Jesus Christ returns to Earth – punches Pope in face, leaves again
March 18, 2009 by William K. Wolfrum
Jesus Christ – a leading figure in modern Christianity – returned to Earth today after a nearly 2,000-year hiatus. The Second Coming was cut short, however, as Christ, 37, went directly to the Vatican and punched Pope Benedict XVI square in the mouth. Jesus then ascended back to heaven.
While a bloodied Benedict had no comment, Christ put out a press release shortly before his ascension.
“My children, it is not my time yet,” read the statement in part. “But someone had to give that A-hole a good face punching, and the buck stops here.”
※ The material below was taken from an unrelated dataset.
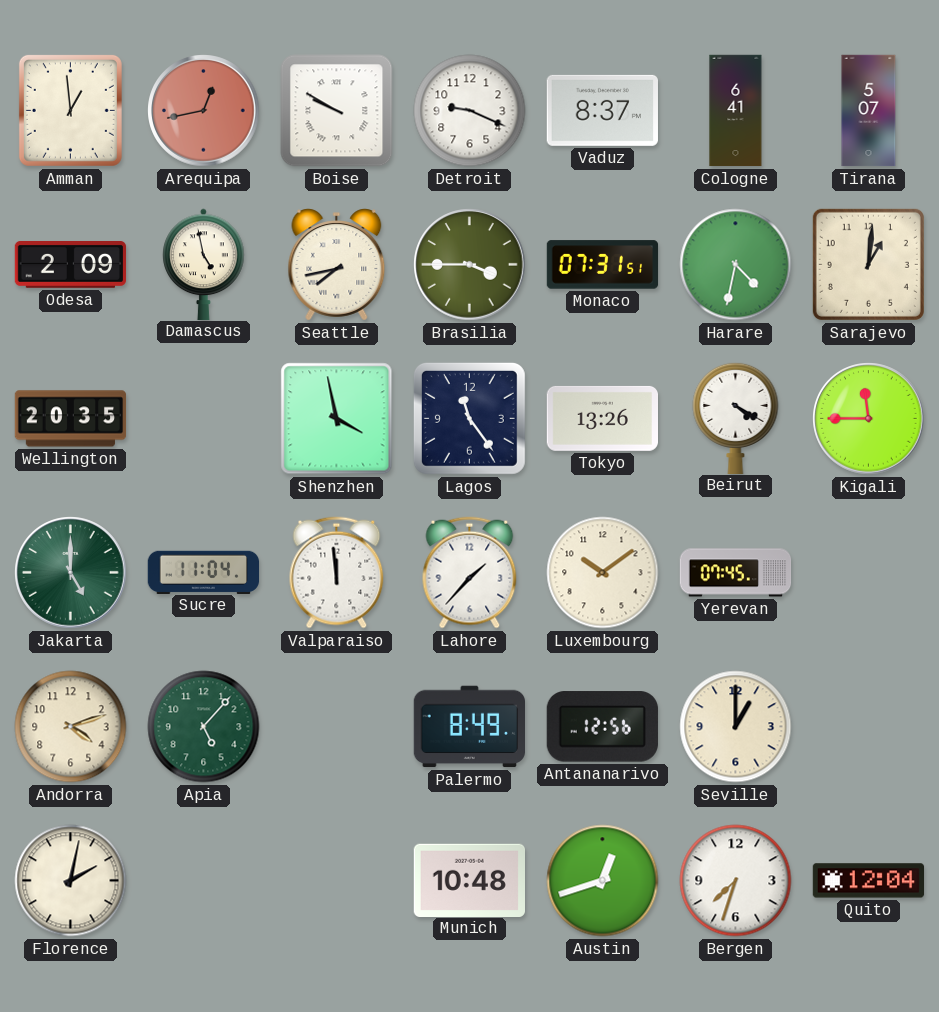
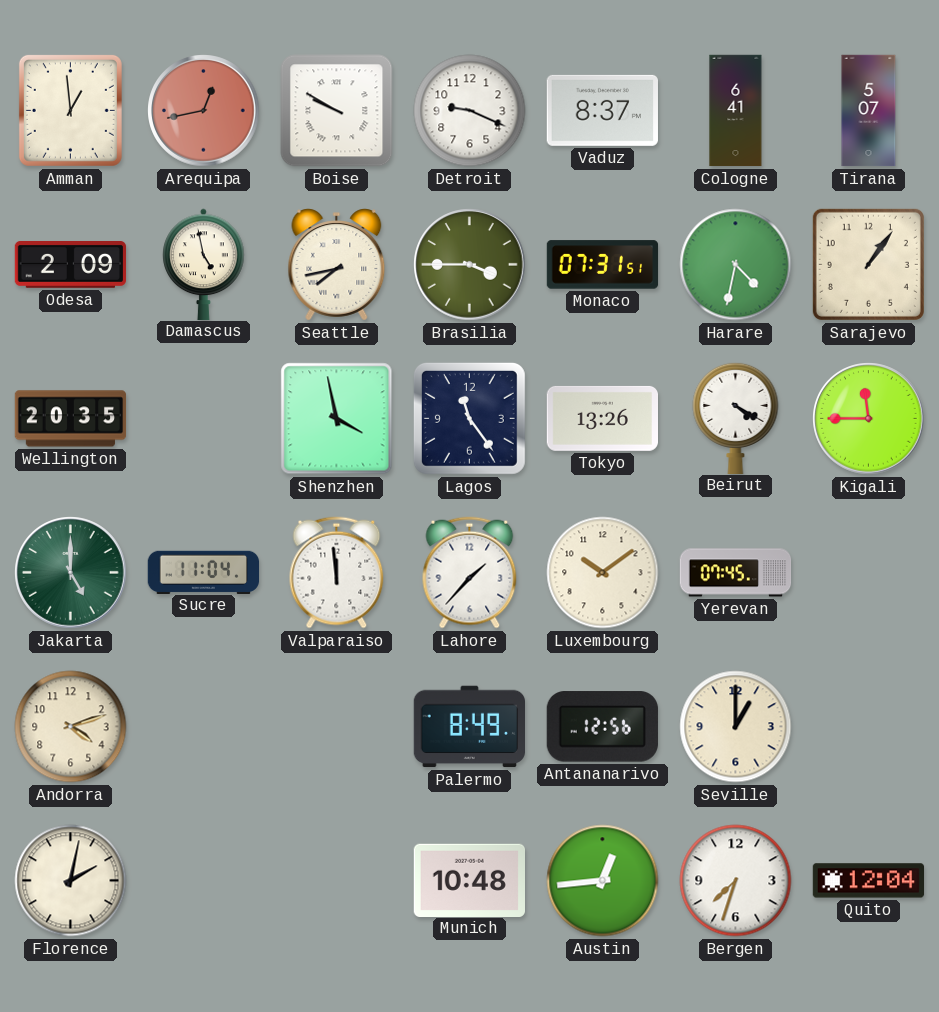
Sarajevo: 1:01 -> 1:06
Apia: 5:07 -> none
Austin: 12:42 -> 12:44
According to reports, Christ delivered a vicious right cross to the Pontiff’s mouth, healed him, then punched him again and left without saying a word. In his press release, Christ made it clear he was not happy with the leader of the Catholic Church.
“Ok, I’m sorry for the language, but this prick is running around hugging Holocaust deniers and telling people in AIDS-ravaged nations that condoms hurt in the fight against HIV. And this dickhead is supposed to be speaking for me?”
Reaction from the Christian community was quick, but quickly quelled in divine fashion. Saddleback Church Pastor Rick Warren was the first – and only – religious leader to speak out.
“This is not the Christ I worship,” said Warren. “This is a Christ who refuses to damn homosexuals and obviously refuses to turn the other cheek.”
Warren was quickly rebuked in the form of a lightning strike and locust attack. Those near Warren at the time said they could clearly hear a voice ringing out from the heavens, which stated “Drive this purpose, Bitch.”
Christ gave no word on when the true Second Coming would take place, but stated that if humanity continues down its current path, it could be quite some time.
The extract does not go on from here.